Iranian foreign ministry spokesperson Esmaeil Baghaei said dialogue with mediator Qatar on the implementation of the interim deal, including on the release of frozen Iranian assets, was likely to take place in Doha on Wednesday.

But he added that “no meeting at any level with the American side has been scheduled for the coming days.”

“We have not yet entered the stage of negotiating a final agreement,” he said.

“What will take place in Doha tomorrow is a discussion with the Qatari side about implementing parts of the memorandum of understanding, including the release of Iran’s blocked assets,” Baghaei told journalists at his own briefing.

However, that left open the possibility of messages being passed to the Qataris between the two sides.

Iranian foreign ministry spokesman Esmail Baghaei during a weekly press conference at the Foreign Ministry in the capital Tehran, on February 10, 2026. (ATTA KENARE / AFP)

Such indirect negotiations have happened in the past between Iran and the US. However, the two previous rounds of talks collapsed into the 12-day war Israel launched against Iran in 2025 and the recent Iran war.

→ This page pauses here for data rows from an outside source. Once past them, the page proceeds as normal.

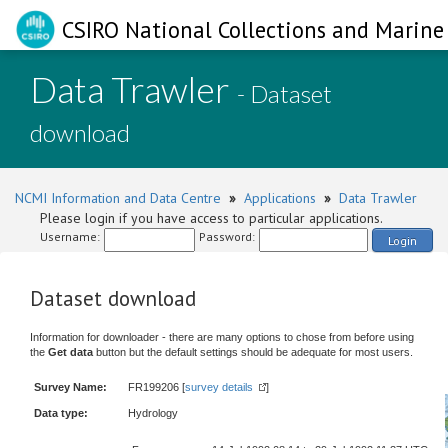
CSIRO National Collections and Marine 
Data Trawler
- Dataset
download
NCMI Information and Data Centre
»
Applications
»
Data Trawler
Please login if you have access to particular applications.
Username:
Password:
Login
Dataset download
Information for downloader - there are many options to chose from before using
the
Get data
button but the default settings should be adequate for most users.
Survey Name:
FR199206 [
survey details
]
Data type:
Hydrology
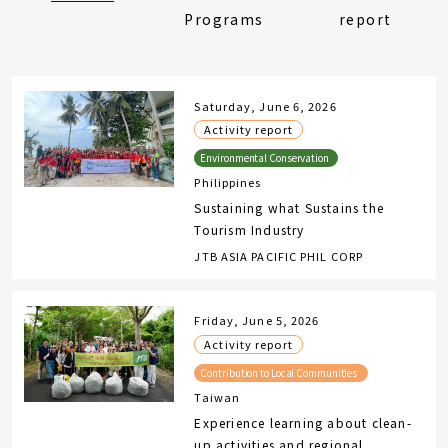
Programs
report
Saturday, June 6, 2026
Activity report
Philippines
Sustaining what Sustains the
Tourism Industry
JTB ASIA PACIFIC PHIL CORP
Friday, June 5, 2026
Activity report
Taiwan
Experience learning about clean-
up activities and regional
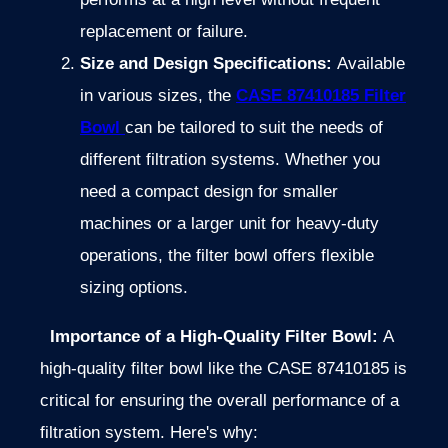
replacement or failure.
Size and Design Specifications:
Available
in various sizes, the
CASE 87410185 Filter
Bowl
can be tailored to suit the needs of
different filtration systems. Whether you
need a compact design for smaller
machines or a larger unit for heavy-duty
operations, the filter bowl offers flexible
sizing options.
Importance of a High-Quality Filter Bowl:
A
high-quality filter bowl like the CASE 87410185 is
critical for ensuring the overall performance of a
filtration system. Here's why:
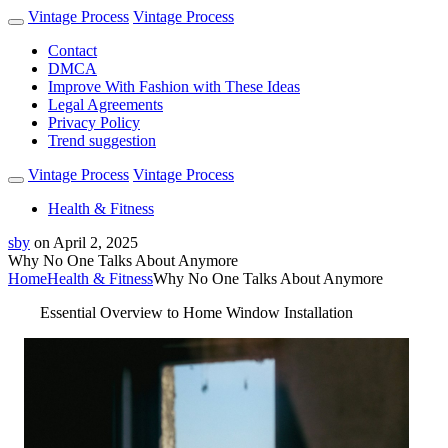
Vintage Process
Vintage Process
Contact
DMCA
Improve With Fashion with These Ideas
Legal Agreements
Privacy Policy
Trend suggestion
Vintage Process
Vintage Process
Health & Fitness
sby
on
April 2, 2025
Why No One Talks About Anymore
Home
Health & Fitness
Why No One Talks About Anymore
Essential Overview to Home Window Installation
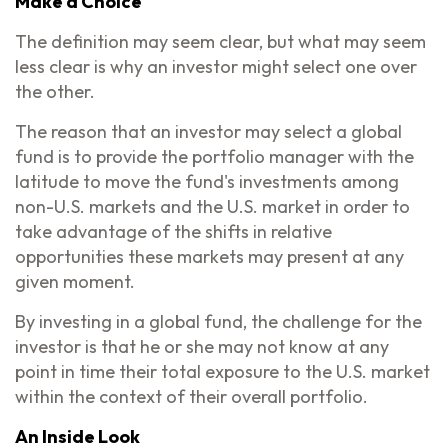
Make a Choice
The definition may seem clear, but what may seem
less clear is why an investor might select one over
the other.
The reason that an investor may select a global
fund is to provide the portfolio manager with the
latitude to move the fund's investments among
non-U.S. markets and the U.S. market in order to
take advantage of the shifts in relative
opportunities these markets may present at any
given moment.
By investing in a global fund, the challenge for the
investor is that he or she may not know at any
point in time their total exposure to the U.S. market
within the context of their overall portfolio.
An Inside Look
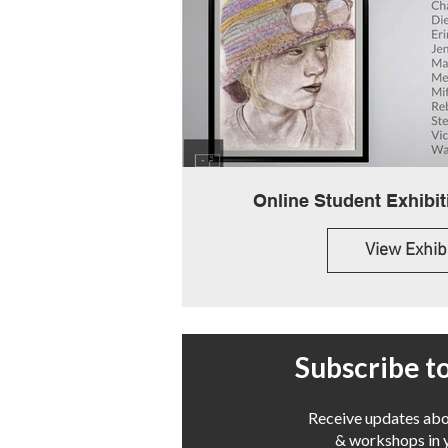
View Exhib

Baghaei also warned that Iran would respond to any US violation of the memorandum of understanding.

“We will not leave any action unanswered. As Iran’s powerful armed forces have demonstrated, any act of aggression against the objectives of the Islamic Republic of Iran will be met with an immediate and decisive response,” he said.

“Such actions would constitute a violation of Article 1 of the memorandum of understanding. Naturally, if such violations are repeated and continue, the continuation of this process will encounter difficulties.”

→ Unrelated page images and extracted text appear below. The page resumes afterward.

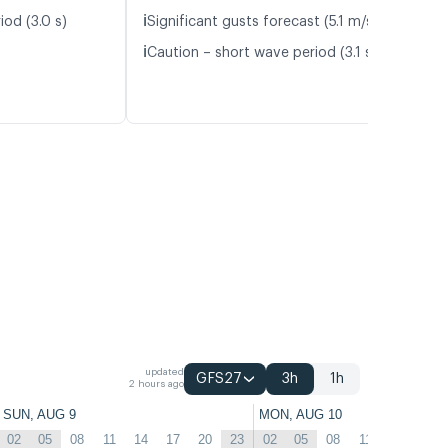
ℹ️
iod (3.0 s)
Significant gusts forecast (5.1 m/s)
ℹ️
Caution – short wave period (3.1 s)
updated
GFS27
3h
1h
2 hours ago
SUN, AUG 9
MON, AUG 10
02
05
08
11
14
17
20
23
02
05
08
11
14
17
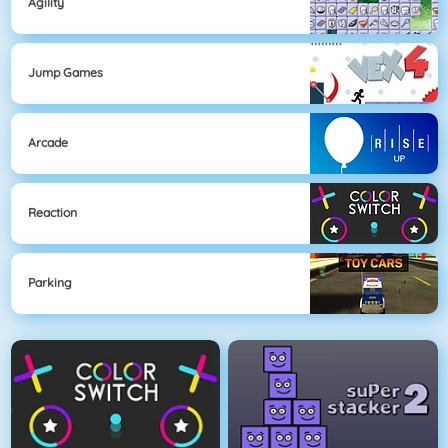
Agility
Jump Games
Arcade
Reaction
Parking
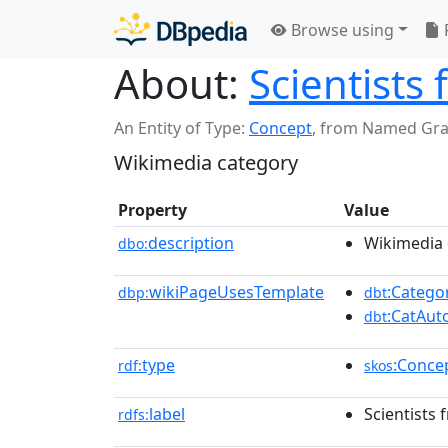
Browse using
About:
Scientists 
An Entity of Type:
Concept
,
from Named Gr
Wikimedia category
Property
Value
description
Wikimedia 
dbo:
wikiPageUsesTemplate
:Catego
dbp:
dbt
:CatAu
dbt
type
:Conce
rdf:
skos
label
Scientists 
rdfs:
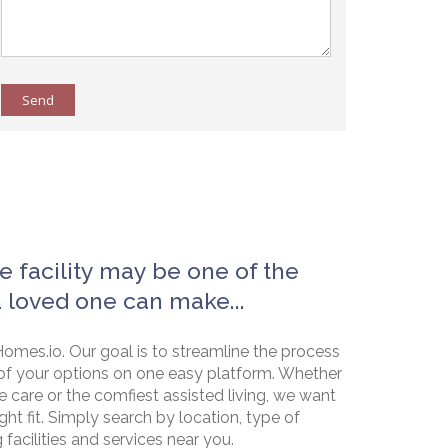
Send
e facility may be one of the
a loved one can make...
omes.io. Our goal is to streamline the process
of your options on one easy platform. Whether
e care or the comfiest assisted living, we want
ht fit. Simply search by location, type of
g facilities and services near you.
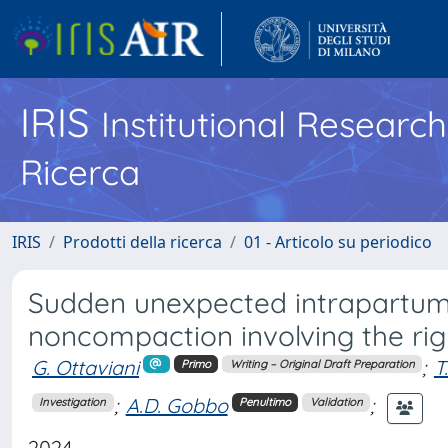
IRIS
Institutional Researc
Ricerca
IRIS
Prodotti della ricerca
01 - Articolo su periodico
Sudden unexpected intrapartum 
noncompaction involving the righ
G. Ottaviani
;
T
Primo
Writing – Original Draft Preparation
;
A.D. Gobbo
;
Investigation
Penultimo
Validation
2024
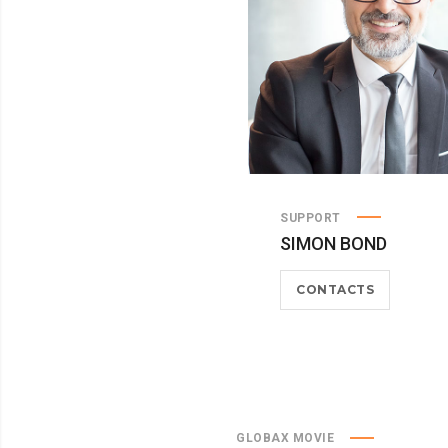
SUPPORT
SIMON BOND
CONTACTS
GLOBAX MOVIE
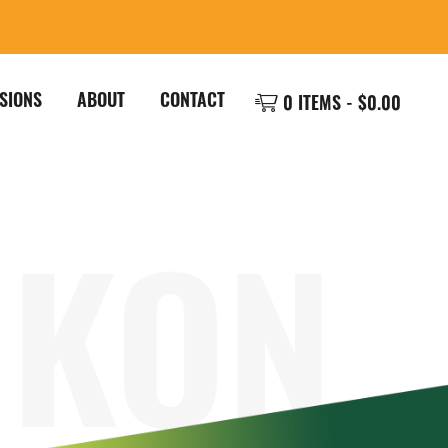
SIONS
ABOUT
CONTACT
0 ITEMS -
$
0.00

Meanwhile in Iran, where the theocratic leadership survived the war but faces domestic anger over a battered economy, two members of the Revolutionary Guards were killed in what the elite force described as a “terrorist” shooting in a western province.

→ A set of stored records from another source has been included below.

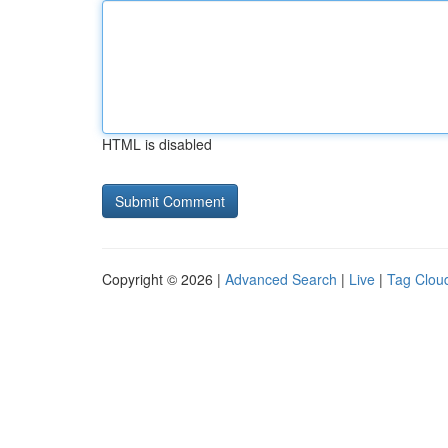
HTML is disabled
Copyright © 2026 |
Advanced Search
|
Live
|
Tag Clou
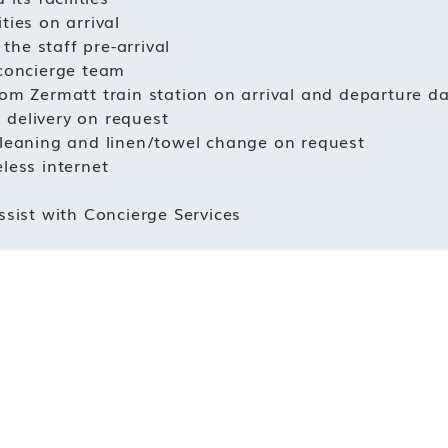
ties on arrival
he staff pre-arrival
 concierge team
rom Zermatt train station on arrival and departure d
 delivery on request
cleaning and linen/towel change on request
less internet
ssist with Concierge Services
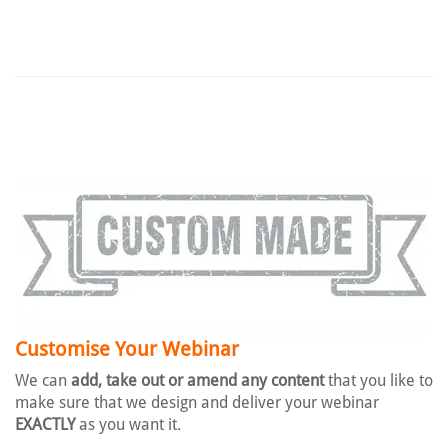
Customise Your Webinar
We can
add, take out or amend any content
that you like to
make sure that we design and deliver your webinar
EXACTLY
as you want it.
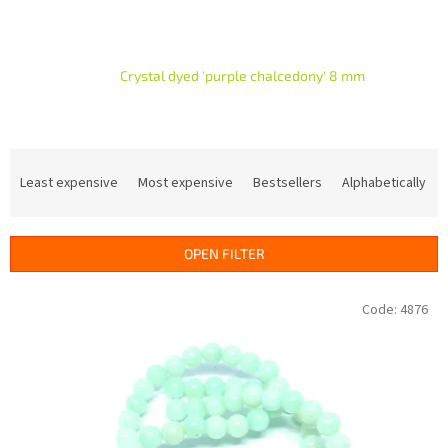
Crystal dyed 'purple chalcedony' 8 mm
P
r
Least expensive
Most expensive
Bestsellers
Alphabetically
o
d
u
OPEN FILTER
c
t
L
Code:
4876
s
i
o
s
r
t
t
o
i
f
n
p
g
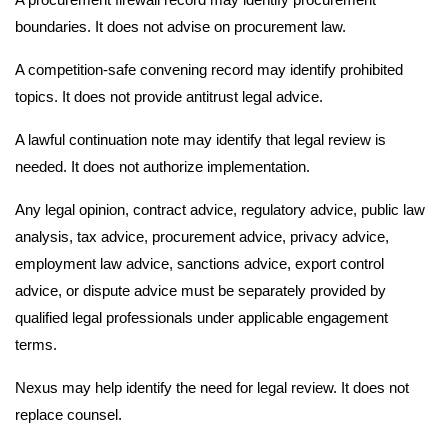
boundaries. It does not advise on procurement law.
A competition-safe convening record may identify prohibited
topics. It does not provide antitrust legal advice.
A lawful continuation note may identify that legal review is
needed. It does not authorize implementation.
Any legal opinion, contract advice, regulatory advice, public law
analysis, tax advice, procurement advice, privacy advice,
employment law advice, sanctions advice, export control
advice, or dispute advice must be separately provided by
qualified legal professionals under applicable engagement
terms.
Nexus may help identify the need for legal review. It does not
replace counsel.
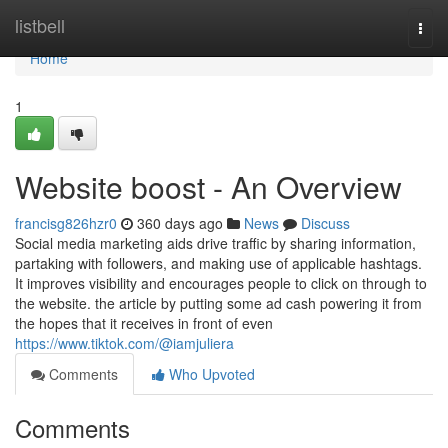
Home
listbell
Togg
navi
Home
1
Website boost - An Overview
francisg826hzr0
360 days ago
News
Discuss
Social media marketing aids drive traffic by sharing information,
partaking with followers, and making use of applicable hashtags.
It improves visibility and encourages people to click on through to
the website. the article by putting some ad cash powering it from
the hopes that it receives in front of even
https://www.tiktok.com/@iamjuliera
Comments
Who Upvoted
Comments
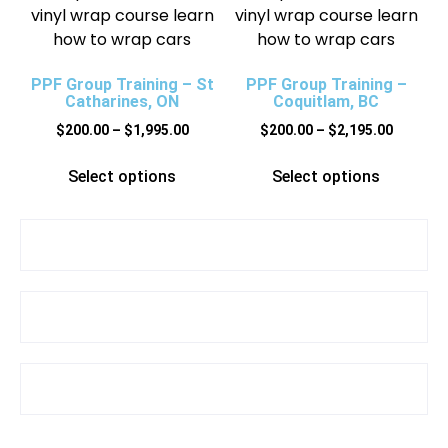
PPF Group Training – St
PPF Group Training –
Catharines, ON
Coquitlam, BC
$
200.00
–
$
1,995.00
$
200.00
–
$
2,195.00
Select options
Select options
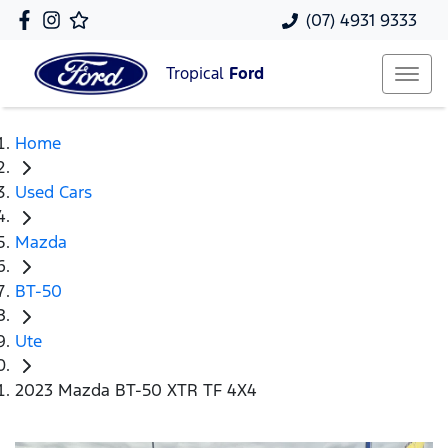
(07) 4931 9333
Tropical
Ford
Home
Used Cars
Mazda
BT-50
Ute
2023 Mazda BT-50 XTR TF 4X4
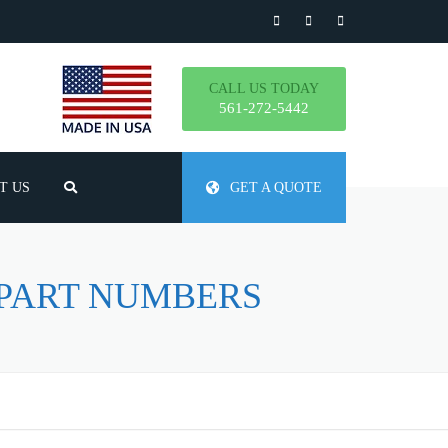
CALL US TODAY
561-272-5442
T US
GET A QUOTE
TLY ASKED QUESTIONS
 PART NUMBERS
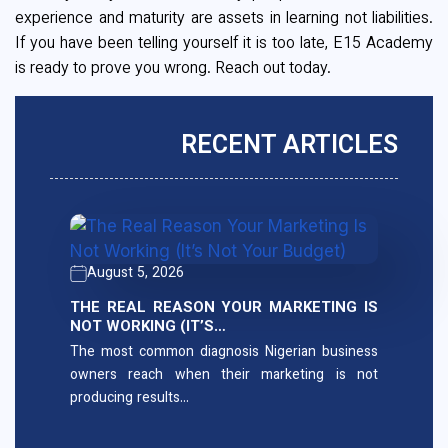
experience and maturity are assets in learning not liabilities.
If you have been telling yourself it is too late, E15 Academy
is ready to prove you wrong. Reach out today.
RECENT ARTICLES
August 5, 2026
THE REAL REASON YOUR MARKETING IS
NOT WORKING (IT’S…
The most common diagnosis Nigerian business
owners reach when their marketing is not
producing results…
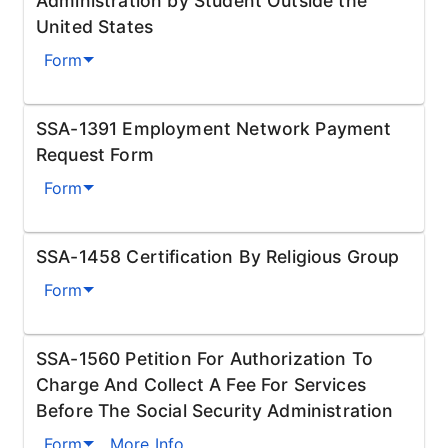
Administration by Student Outside the
United States
Form
SSA-1391 Employment Network Payment
Request Form
Form
SSA-1458 Certification By Religious Group
Form
SSA-1560 Petition For Authorization To
Charge And Collect A Fee For Services
Before The Social Security Administration
Form
More Info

Separately, Politico reported Monday that Witkoff and US Secretary of State Marco Rubio had held a tense, broad briefing to congress members during which lawmakers pressed them on the nature of the sanctions relief included in the deal and the fate of Iran’s stockpile of enriched uranium.

The report, which cited unnamed participants and administration officials, said Witkoff and Rubio clarified that the goal is for the final deal to bar Tehran from keeping the uranium.

It said Democrats pressed the two on the lifting of oil sanctions, and Senate Minority Leader Chuck Schumer said in a statement that they “confirmed to me that Iran will reap billions in oil revenue while retaining dangerous leverage over the Strait of Hormuz,” urging them to say so publicly and calling the briefing “delayed, deficient, and devoid of details.”